Despite the exotic nature of the death, it comes down to good old death by stupidity.
Off topic, and you’re likely far ahead in keeping informed about such things, but just in case:
New South Wales just banned possession of 3d print files of guns. Fourteen years maximum jail sentence for a rather broadly defined victimless crime.
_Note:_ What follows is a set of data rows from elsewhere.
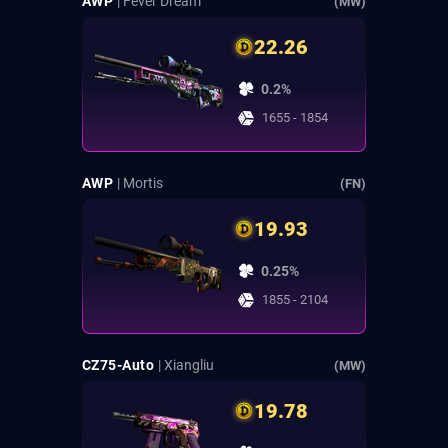
AWP
| Fever Dream
(MW)
22.26
0.2%
1655 - 1854
AWP
| Mortis
(FN)
19.93
0.25%
1855 - 2104
CZ75-Auto
| Xiangliu
(MW)
19.78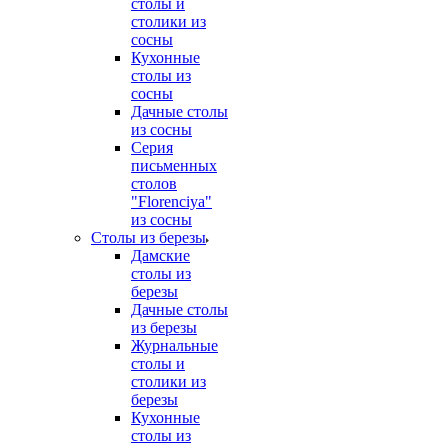
столы и
столики из
сосны
Кухонные
столы из
сосны
Дачные столы
из сосны
Серия
письменных
столов
"Florenciya"
из сосны
Столы из березы
Дамские
столы из
березы
Дачные столы
из березы
Журнальные
столы и
столики из
березы
Кухонные
столы из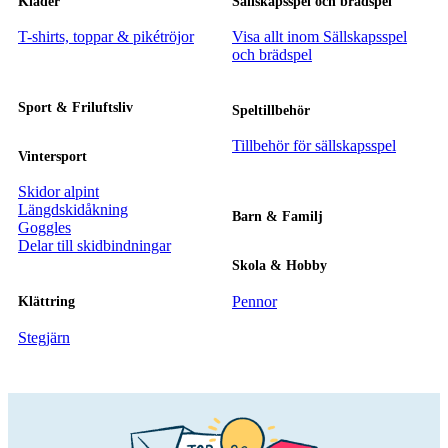
Kläder
Sällskapsspel och brädspel
T-shirts, toppar & pikétröjor
Visa allt inom Sällskapsspel
och brädspel
Sport & Friluftsliv
Speltillbehör
Tillbehör för sällskapsspel
Vintersport
Skidor alpint
Längdskidåkning
Barn & Familj
Goggles
Delar till skidbindningar
Skola & Hobby
Pennor
Klättring
Stegjärn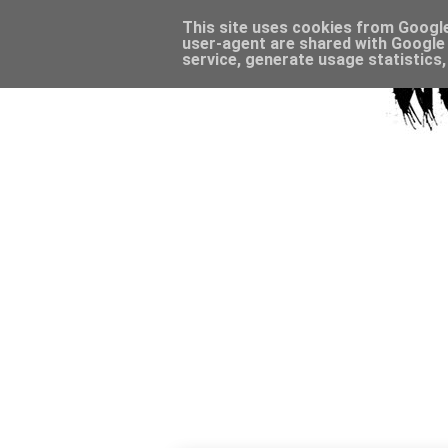
This site uses cookies from Google 
user-agent are shared with Google 
service, generate usage statistics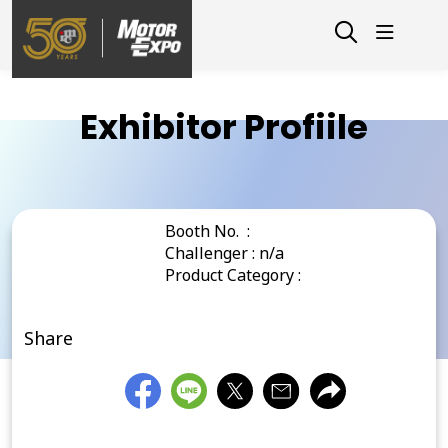
Exhibitor Profiile
Booth No. :
Challenger : n/a
Product Category :
Share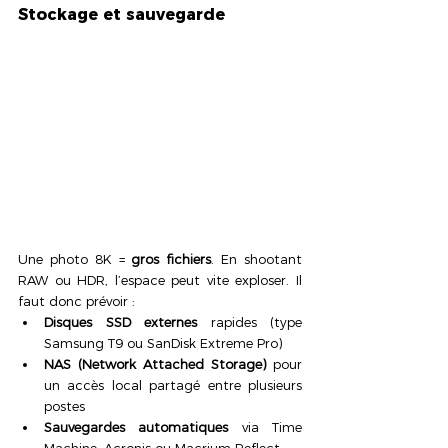
Stockage et sauvegarde
Une photo 8K = 
gros fichiers
. En shootant 
RAW ou HDR, l’espace peut vite exploser. Il 
faut donc prévoir :
Disques SSD externes
 rapides (type 
Samsung T9 ou SanDisk Extreme Pro)
NAS (Network Attached Storage)
 pour 
un accès local partagé entre plusieurs 
postes
Sauvegardes automatiques
 via Time 
Machine, Acronis ou Macrium Reflect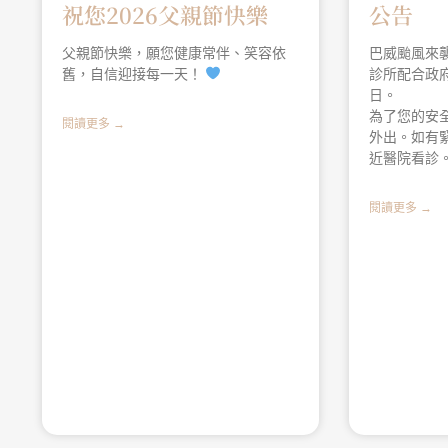
祝您2026父親節快樂
公告
父親節快樂，願您健康常伴、笑容依
巴威颱風來
舊，自信迎接每一天！
診所配合政府
日。
為了您的安
閱讀更多 →
外出。如有
近醫院看診
閱讀更多 →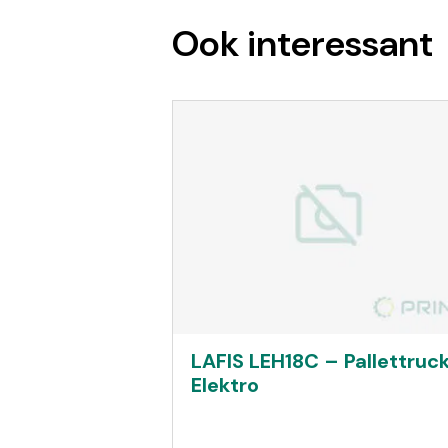
Ook interessant
LAFIS LEH18C – Pallettruc
Elektro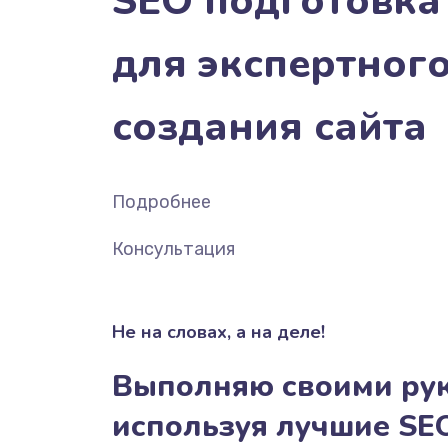
SEO подготовка
для экспертног
создания сайта
Подробнее
Консультация
Не на словах, а на деле!
Выполняю своими ру
используя лучшие SE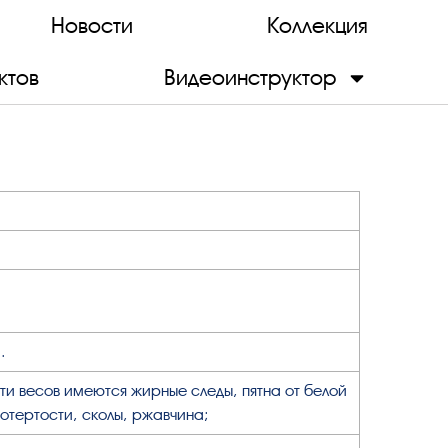
Новости
Коллекция
ктов
Видеоинструктор
.
ти весов имеются жирные следы, пятна от белой
потертости, сколы, ржавчина;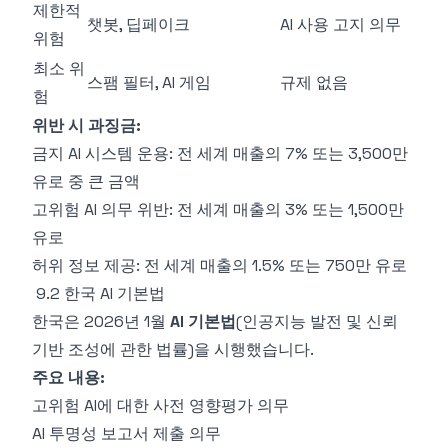
제한적
챗봇, 딥페이크
AI 사용 고지 의무
위험
최소 위
스팸 필터, AI 게임
규제 없음
험
위반 시 과징금:
금지 AI 시스템 운용: 전 세계 매출의 7% 또는 3,500만
유로 중 큰 금액
고위험 AI 의무 위반: 전 세계 매출의 3% 또는 1,500만
유로
허위 정보 제공: 전 세계 매출의 1.5% 또는 750만 유로
9.2 한국 AI 기본법
한국은 2026년 1월
AI 기본법
(인공지능 발전 및 신뢰
기반 조성에 관한 법률)을 시행했습니다.
주요 내용:
고위험 AI에 대한 사전 영향평가 의무
AI 투명성 보고서 제출 의무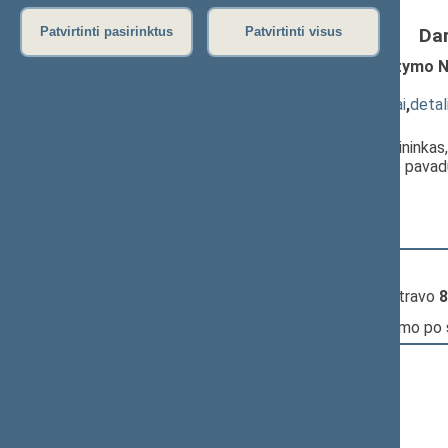
Da
Patvirtinti pasirinktus
Patvirtinti visus
Nekilnojamojo turto mokesčio įstatymo Nr.
2826(3))
; svarstymas
(
dokumento tekstas
,
susiję dokumentai
,
detal
Pranešėjas(-ai):
Virginijus Sinkevičius
, Komiteto pirmininka
Andrius Palionis
, Komiteto pirmininko pavad
Seimas
13:33:49
Kalbėjo
Andrius Palionis
13:34:35
Įvyko
registracija
(užsiregistravo
8
13:34:35
Įvyko
balsavimas
dėl pritarimo po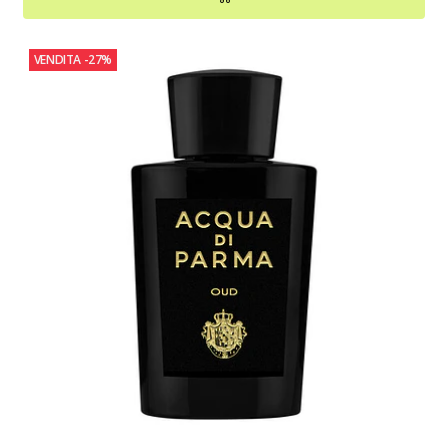
VENDITA
-27%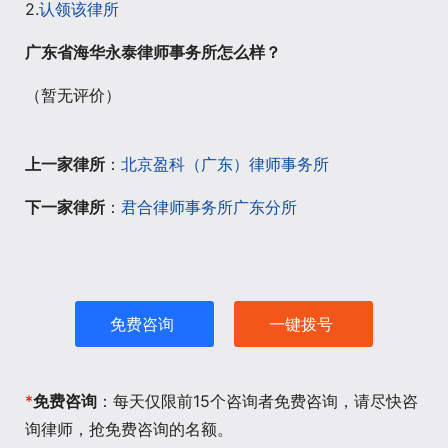
2.
认领该律所
广东省海华永泰律师事务所怎么样？
（暂无评价）
上一家律所
：
北京盈科（广东）律师事务所
下一家律所
：
君合律师事务所广东分所
免费咨询
一键拨号
*
免费咨询
：每天仅限前15个咨询者免费咨询，请尽快咨
询律师，抢免费咨询的名额。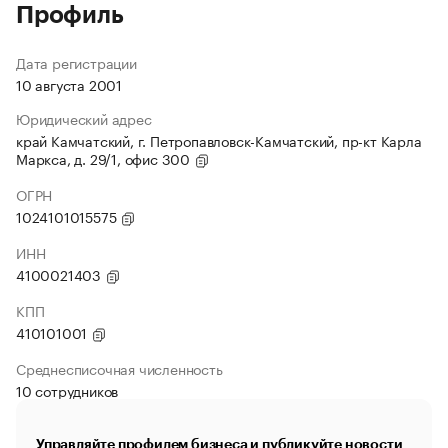
Профиль
Дата регистрации
10 августа 2001
Юридический адрес
край Камчатский, г. Петропавловск-Камчатский, пр-кт Карла
Маркса, д. 29/1, офис 300
ОГРН
1024101015575
ИНН
4100021403
КПП
410101001
Среднесписочная численность
10 сотрудников
Управляйте профилем бизнеса и публикуйте новости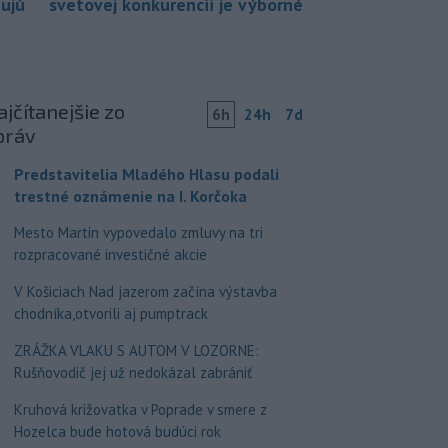
bujú
svetovej konkurencii je výborné
jčítanejšie zo
6h
24h
7d
práv
Predstavitelia Mladého Hlasu podali
trestné oznámenie na I. Korčoka
Mesto Martin vypovedalo zmluvy na tri
rozpracované investičné akcie
V Košiciach Nad jazerom začína výstavba
chodníka,otvorili aj pumptrack
ZRÁŽKA VLAKU S AUTOM V LOZORNE:
Rušňovodič jej už nedokázal zabrániť
Kruhová križovatka v Poprade v smere z
Hozelca bude hotová budúci rok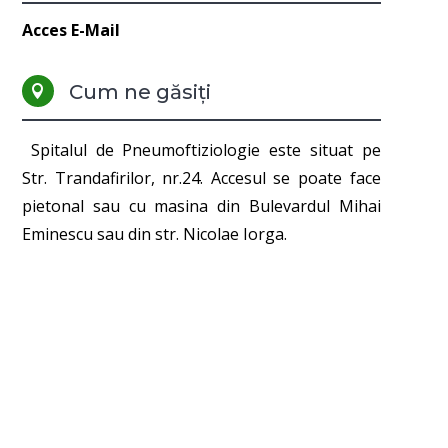
Acces E-Mail
Cum ne găsiți

Spitalul de Pneumoftiziologie este situat pe
Str. Trandafirilor, nr.24. Accesul se poate face
pietonal sau cu masina din Bulevardul Mihai
Eminescu sau din str. Nicolae Iorga.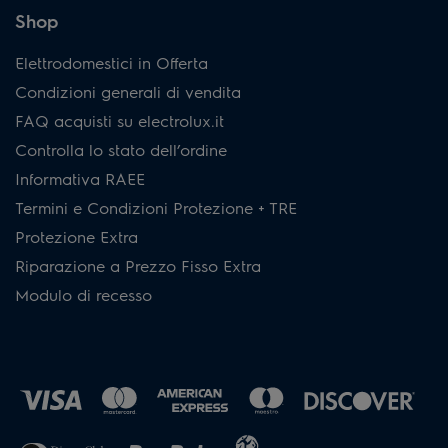
Shop
Elettrodomestici in Offerta
Condizioni generali di vendita
FAQ acquisti su electrolux.it
Controlla lo stato dell’ordine
Informativa RAEE
Termini e Condizioni Protezione + TRE
Protezione Extra
Riparazione a Prezzo Fisso Extra
Modulo di recesso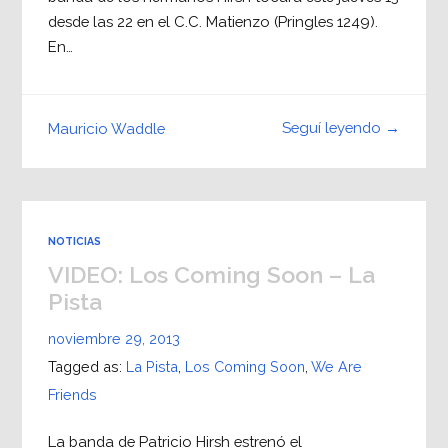
desde las 22 en el C.C. Matienzo (Pringles 1249).
En…
Seguí leyendo →
Mauricio Waddle
NOTICIAS
VIDEO: Los Coming Soon – La
Pista
noviembre 29, 2013
Tagged as:
La Pista
,
Los Coming Soon
,
We Are
Friends
La banda de Patricio Hirsh estrenó el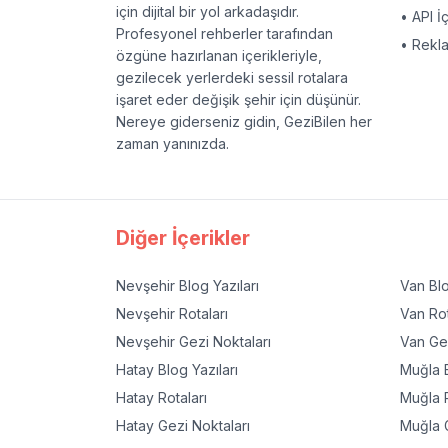
için dijital bir yol arkadaşıdır.
• API İ
Profesyonel rehberler tarafından
• Rekl
özgüne hazırlanan içerikleriyle,
gezilecek yerlerdeki sessil rotalara
işaret eder değişik şehir için düşünür.
Nereye giderseniz gidin, GeziBilen her
zaman yanınızda.
Diğer İçerikler
Nevşehir
Blog Yazıları
Van
Blo
Nevşehir
Rotaları
Van
Rot
Nevşehir
Gezi Noktaları
Van
Gez
Hatay
Blog Yazıları
Muğla
B
Hatay
Rotaları
Muğla
R
Hatay
Gezi Noktaları
Muğla
G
Whatever next?
http://www.computerworld.com.au/article/589484/nsw-bans-possession-blueprints-3d-printing-firearms/
The penalties are insane. In my jurisdiction, illegal possession of up to ten actual firearms will get you a maximum of seven years, unless they’re machine guns or similar, in which case possession of 2 will get you ten years max.
So possessing a CAD file for a gun could get you more time in the slammer than illegal possession of multiple actual guns. :shakes head:
A Crossfitter friend took me to a session, and I found it invigorating; my pain levels were lower. Maybe that’s a placebo effect, but if it works, who cares?
No, the real story here is, she self-treated without anyone monitoring her. “Hold my beer and WATCH THIS” has killed fewer people than “I’ll just set my beer here and finish it when I’m done”.
I worked for a couple of season’s at a spiral cut, honey coated ham shipping place.
I worked moving the flash frozen Turkey’s and hams from the big warehouse size refer to the refer trucks.
The temperatures in there were a balmy – 20 and I never saw anyone nor a turkey or ham come out looking rejuvenated.
Heck, even the fork lifts looked like they would die any minute.
When treating an injury using the RICE method even they say put ice on injury for only 15 minutes or damage may occur.